The 3rd quarter was a chess match as both teams exchanged field goals on their opening second half drives and battled for field position. As the quarter came to a close, Pittsburgh faced a 3rd and 6 from the Cincinnati 45 yard line. Roethlisberger completed a short pass over the middle that wide out Emmanuel Sanders took 31 yards, down to the 14 yard line.
Two plays into the fourth quarter, Rainey took the hand off to the right side and jaunted 11 yards for the touchdown, putting Pittsburgh up 24-17.
Things wouldn’t turn around in the final quarter for the young team from Cincinnati as they went three and out on their last two drives of the game, and Pittsburgh was able to hold on to the victory.
The win was huge for Pittsburgh, which evened out their record at 3-3, second in the AFC North, and pulled them closer to the division leading Baltimore Ravens. Meanwhile, Cincinnati goes into their bye week losers of three straight desperately trying to right their course.
In perhaps the best divisional game of the week, the Steelers proved to the Bengals that their growing pains are far from over, and that the road to the AFC North will still go through Pittsburgh.
Here’s Five Things We Learned:
1) Andy Dalton and A.J. Green, both Pro-Bowlers in their rookie season, couldn’t connect on their deep patterns, as Pittsburgh rolled a safety over top and took away the deep ball. Although they didn’t come away with the victory, Bengals’ fans should still be happy to see that this team has the look of a future playoff contender as long as they are leading this team.

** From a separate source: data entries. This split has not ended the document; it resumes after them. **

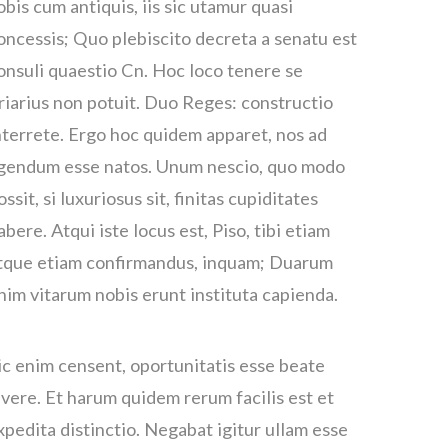
obis cum antiquis, iis sic utamur quasi
oncessis; Quo plebiscito decreta a senatu est
onsuli quaestio Cn. Hoc loco tenere se
riarius non potuit. Duo Reges: constructio
nterrete. Ergo hoc quidem apparet, nos ad
gendum esse natos. Unum nescio, quo modo
ossit, si luxuriosus sit, finitas cupiditates
abere. Atqui iste locus est, Piso, tibi etiam
tque etiam confirmandus, inquam; Duarum
nim vitarum nobis erunt instituta capienda.
ic enim censent, oportunitatis esse beate
ivere. Et harum quidem rerum facilis est et
xpedita distinctio. Negabat igitur ullam esse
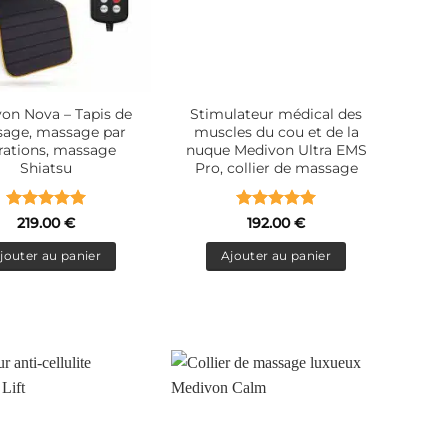
on Nova – Tapis de
Stimulateur médical des
age, massage par
muscles du cou et de la
rations, massage
nuque Medivon Ultra EMS
Shiatsu
Pro, collier de massage
Note
5
sur
Note
5
sur
219.00
€
192.00
€
5
5
jouter au panier
Ajouter au panier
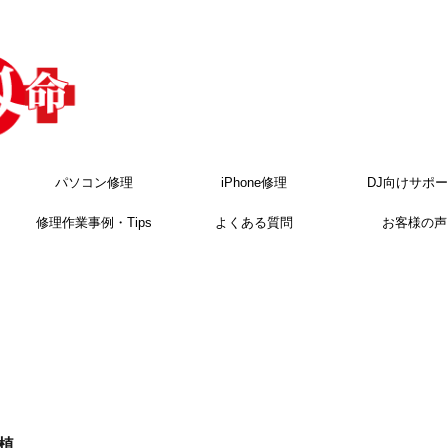
パソコン修理
iPhone修理
DJ向けサポ
修理作業事例・Tips
よくある質問
お客様の声
植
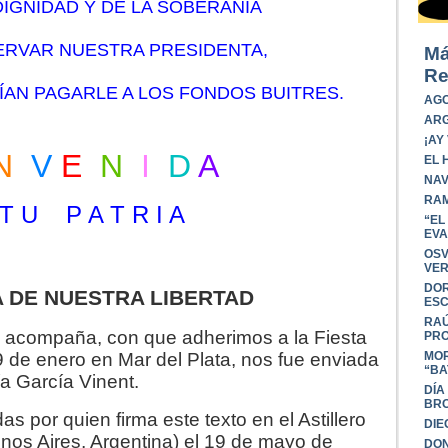
DIGNIDAD Y DE LA SOBERANÍA
ERVAR NUESTRA PRESIDENTA,
Má
Re
ÍAN PAGARLE A LOS FONDOS BUITRES.
AGO
ARG
¡AY
N
V
E
N
I
D
A
EL 
NAV
RAM
T R I A
“EL
EVA
OSV
VER
DOR
A DE NUESTRA LIBERTAD
ESC
RAÚ
 la acompaña, con que adherimos a la Fiesta
PRO
 de enero en Mar del Plata, nos fue enviada
MOR
“BA
a García Vinent.
DÍA
BR
s por quien firma este texto en el Astillero
DIE
nos Aires, Argentina) el 19 de mayo de
DON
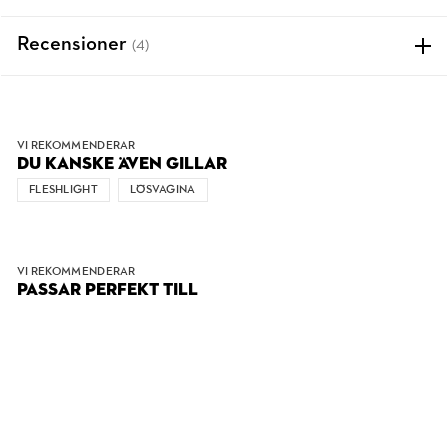
Recensioner
(4)
VI REKOMMENDERAR
DU KANSKE ÄVEN GILLAR
FLESHLIGHT
LÖSVAGINA
VI REKOMMENDERAR
PASSAR PERFEKT TILL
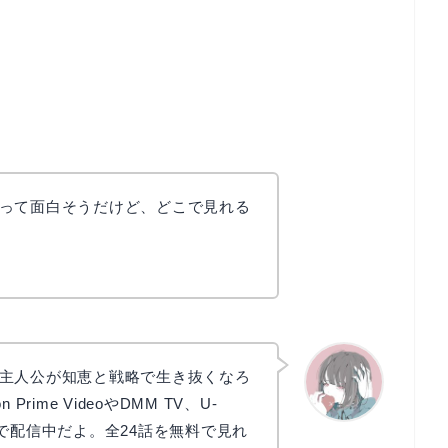
って面白そうだけど、どこで見れる
主人公が知恵と戦略で生き抜くなろ
rime VideoやDMM TV、U-
で配信中だよ。全24話を無料で見れ
かえで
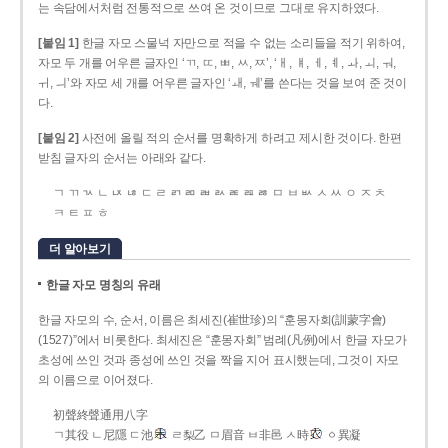
는 속담에서처럼 전통적으로 쓰여 온 것이므로 그대로 유지하였다.
[붙임 1]
한글 자모 스물넉 자만으로 적을 수 없는 소리들을 적기 위하여,
자모 두 개를 어우른 글자인 ‘ㄲ, ㄸ, ㅃ, ㅆ, ㅉ’, ‘ㅐ, ㅒ, ㅔ, ㅖ, ㅘ, ㅚ, ㅝ,
ㅟ, ㅢ’와 자모 세 개를 어우른 글자인 ‘ㅙ, ㅞ’를 쓴다는 것을 보여 준 것이
다.
[붙임 2]
사전에 올릴 적의 순서를 명확하게 하려고 제시한 것이다. 한편
받침 글자의 순서는 아래와 같다.
ㄱ ㄲ ㄳ ㄴ ㄵ ㄶ ㄷ ㄹ ㄺ ㄻ ㄼ ㄽ ㄾ ㄿ ㅀ ㅁ ㅂ ㅄ ㅅ ㅆ ㅇ ㅈ ㅊ
ㅋ ㅌ ㅍ ㅎ
더 알아보기
한글 자모 명칭의 유래
한글 자모의 수, 순서, 이름은 최세진(崔世珍)의 “훈몽자회(訓蒙字會)
(1527)”에서 비롯한다. 최세진은 “훈몽자회” 범례(凡例)에서 한글 자모가
초성에 쓰인 것과 종성에 쓰인 것을 짝을 지어 표시했는데, 그것이 자모
의 이름으로 이어졌다.
初聲終聲通用八字
ㄱ其役 ㄴ尼隱 ㄷ池
ㄹ梨乙 ㅁ眉音 ㅂ非邑 ㅅ時
ㆁ異凝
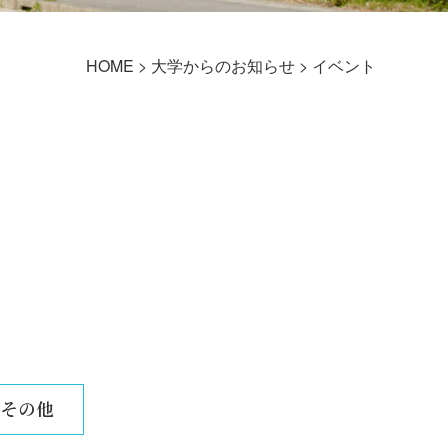
HOME
>
大学からのお知らせ
>
イベント
その他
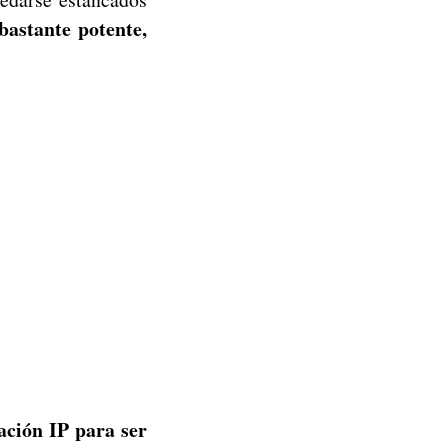
astante potente,
cación IP para ser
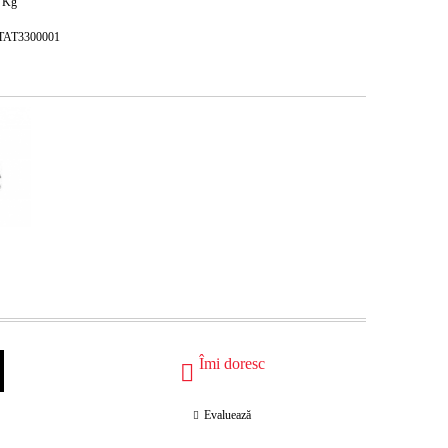
Kg
STAT3300001
Îmi doresc
Evaluează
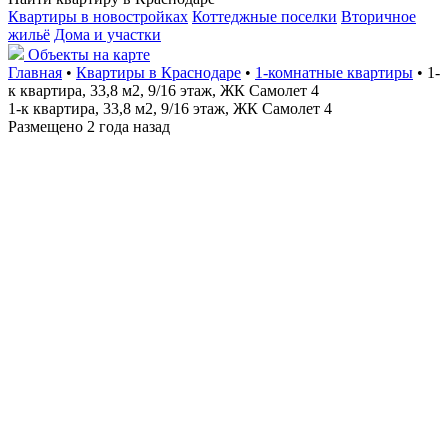
Квартиры в новостройках
Коттеджные поселки
Вторичное
жильё
Дома и участки
Объекты на карте
Главная
•
Квартиры в Краснодаре
•
1-комнатные квартиры
• 1-
к квартира, 33,8 м2, 9/16 этаж, ЖК Самолет 4
1-к квартира, 33,8 м2, 9/16 этаж, ЖК Самолет 4
Размещено 2 года назад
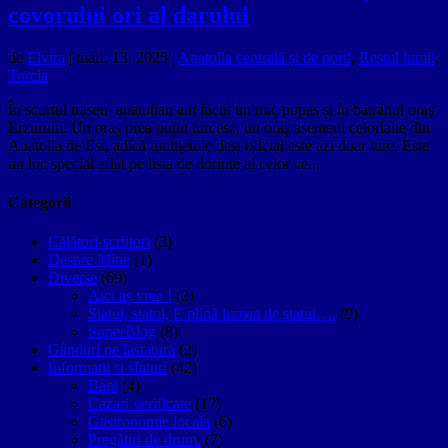
covorului ori al darului
de
Elvira
|
mart. 13, 2025
|
Anatolia centrală și de nord
,
Restul lumii
,
Turcia
În scurtul traseu anatolian am făcut un mic popas și în bătrânul oraș
Erzurum. Un oraș prea puțin turcesc, un oraș asemeni celorlalte din
Anatolia de Est, adică multietnic deși oficial este azi doar turc. Este
un loc special aflat pe lista de dorințe al celor ce...
Categorii
Călători-scriitori
(3)
Despre Mine
(1)
Diverse
(69)
Aici aș vrea !
(2)
Statui, statui, E plină lumea de statui….
(9)
SuperBlog
(8)
Gânduri pe tastatură
(2)
Informatii si sfaturi
(42)
Bani
(4)
Cazari verificate
(17)
Gastronomie locala
(6)
Pregătiri de drum.
(7)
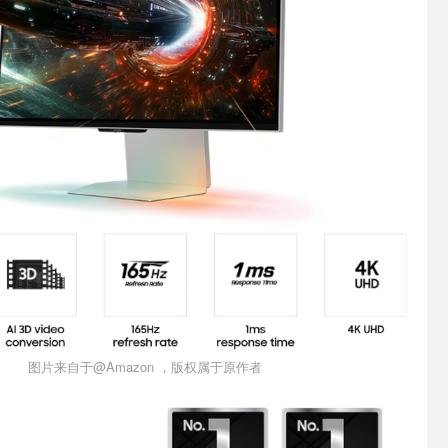
图片来自于@Amazon ，版权属于原作者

2) Pittsburgh’s running attack is back. Filling in for injured starter Rashard Mendenhall and backup Issac Redman, running back Jonathan Dwyer carried the ball 17 times for 122 yards. If the Steelers can reestablish their running game, many teams will find themselves in trouble.
3) Many will question Bengals’ head coach Marvin Lewis’s late game decision making as he called two running plays for Green-Ellis on Cincinnati’s final drive that netted zero yards and challenged a catch on Pittsburgh’s final drive that didn’t merit it. After losing the challenge, Cincinnati lost their second timeout and shortly thereafter, the game.
4) Roethlisberger showed his moxie as one of the game’s great quarterbacks. Midway through the 4th quarter, after failing to convert a 3rd and 11 at the Cincinnati 37, Roethlisberger kept the offense on the field for what appeared to be a fourth down play. Lining up in the shotgun, Big Ben received the snap and pooch kicked it, pinning the Bengals at their 11 yard line.
5) Pittsburgh wide receiver Mike Wallace didn’t help his cause for a new contract. Throughout the night he looked disconnected and it showed on numerous plays as he had four drops. Wallace wants to be paid Larry Fitzgerald money, but this is laughable as Fitzgerald only had one dropped passed in all of 2011. Wallace needs to focus on his production first, and if he can cut down on his drops, maybe the money will start to roll in.